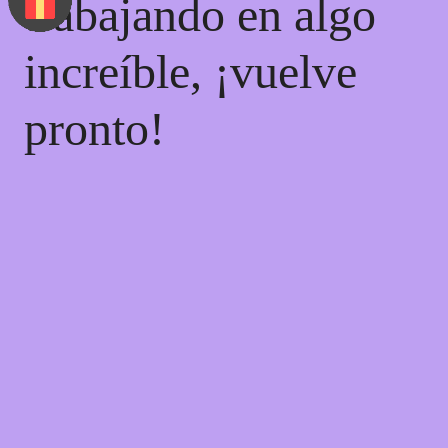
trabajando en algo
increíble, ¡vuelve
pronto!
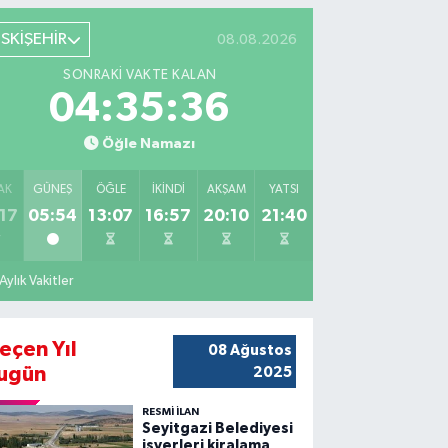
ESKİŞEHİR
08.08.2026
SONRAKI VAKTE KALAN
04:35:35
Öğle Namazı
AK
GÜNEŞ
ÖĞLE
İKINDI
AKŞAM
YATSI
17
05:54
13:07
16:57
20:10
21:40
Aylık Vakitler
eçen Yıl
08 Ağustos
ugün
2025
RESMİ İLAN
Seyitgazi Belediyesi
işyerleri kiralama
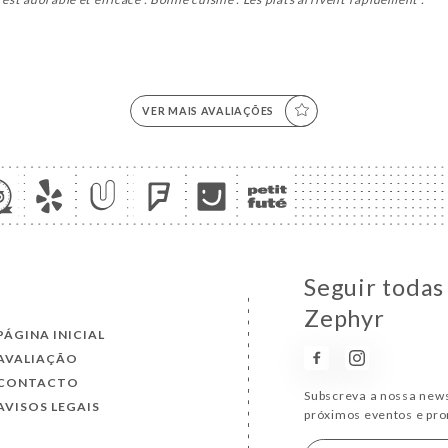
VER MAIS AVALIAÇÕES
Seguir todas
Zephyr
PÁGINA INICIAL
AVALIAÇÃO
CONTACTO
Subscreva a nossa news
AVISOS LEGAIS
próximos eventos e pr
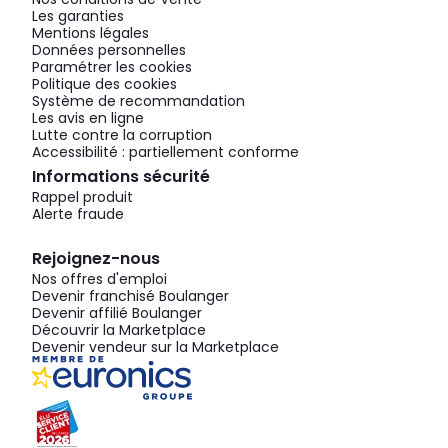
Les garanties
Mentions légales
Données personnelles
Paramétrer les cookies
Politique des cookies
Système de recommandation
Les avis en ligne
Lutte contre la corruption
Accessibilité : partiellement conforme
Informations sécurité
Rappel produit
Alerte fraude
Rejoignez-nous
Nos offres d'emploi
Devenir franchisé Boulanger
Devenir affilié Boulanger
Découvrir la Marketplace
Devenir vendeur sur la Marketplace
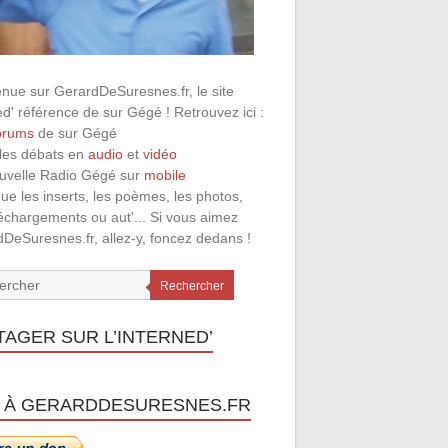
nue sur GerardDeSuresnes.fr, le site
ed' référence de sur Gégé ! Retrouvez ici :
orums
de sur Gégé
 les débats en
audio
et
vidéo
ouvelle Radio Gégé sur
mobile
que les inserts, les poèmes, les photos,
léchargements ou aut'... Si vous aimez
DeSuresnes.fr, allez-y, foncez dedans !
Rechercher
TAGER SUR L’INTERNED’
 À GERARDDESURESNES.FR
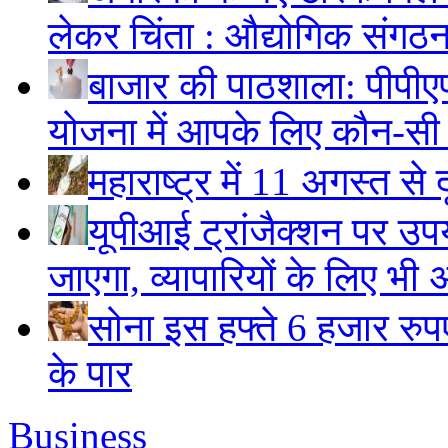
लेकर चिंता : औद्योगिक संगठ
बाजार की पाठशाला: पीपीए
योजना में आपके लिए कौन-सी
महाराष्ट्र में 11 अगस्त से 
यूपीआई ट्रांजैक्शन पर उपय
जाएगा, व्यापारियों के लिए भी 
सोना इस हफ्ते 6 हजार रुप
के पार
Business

==========

• **Activity**
Retype everything in the material word for word, minus pictures.

• **Response area**
trabajando en algo
increíble, ¡vuelve
pronto!
ESKİŞEHİR
08.08.2026
SONRAKI VAKTE KALAN
04:35:35
Öğle Namazı
AK
GÜNEŞ
ÖĞLE
İKINDI
AKŞAM
YATSI
17
05:54
13:07
16:57
20:10
21:40
Aylık Vakitler
eçen Yıl
08 Ağustos
ugün
2025
RESMİ İLAN
Seyitgazi Belediyesi
işyerleri kiralama
VER MAIS AVALIAÇÕES
Seguir todas
Zephyr
PÁGINA INICIAL
AVALIAÇÃO
CONTACTO
Subscreva a nossa news
AVISOS LEGAIS
próximos eventos e pr
Les garanties
Mentions légales
Données personnelles
Paramétrer les cookies
Politique des cookies
Système de recommandation
Les avis en ligne
Lutte contre la corruption
Accessibilité : partiellement conforme
Informations sécurité
Rappel produit
Alerte fraude
Rejoignez-nous
Nos offres d'emploi
Devenir franchisé Boulanger
Devenir affilié Boulanger
Découvrir la Marketplace
Devenir vendeur sur la Marketplace
nue sur GerardDeSuresnes.fr, le site
ed' référence de sur Gégé ! Retrouvez ici :
orums
de sur Gégé
 les débats en
audio
et
vidéo
ouvelle Radio Gégé sur
mobile
que les inserts, les poèmes, les photos,
léchargements ou aut'... Si vous aimez
DeSuresnes.fr, allez-y, foncez dedans !
Rechercher
TAGER SUR L’INTERNED’
 À GERARDDESURESNES.FR
लेकर चिंता : औद्योगिक संगठ
बाजार की पाठशाला: पीपीए
योजना में आपके लिए कौन-सी
महाराष्ट्र में 11 अगस्त से 
यूपीआई ट्रांजैक्शन पर उपय
जाएगा, व्यापारियों के लिए भी 
सोना इस हफ्ते 6 हजार रुप
के पार
Business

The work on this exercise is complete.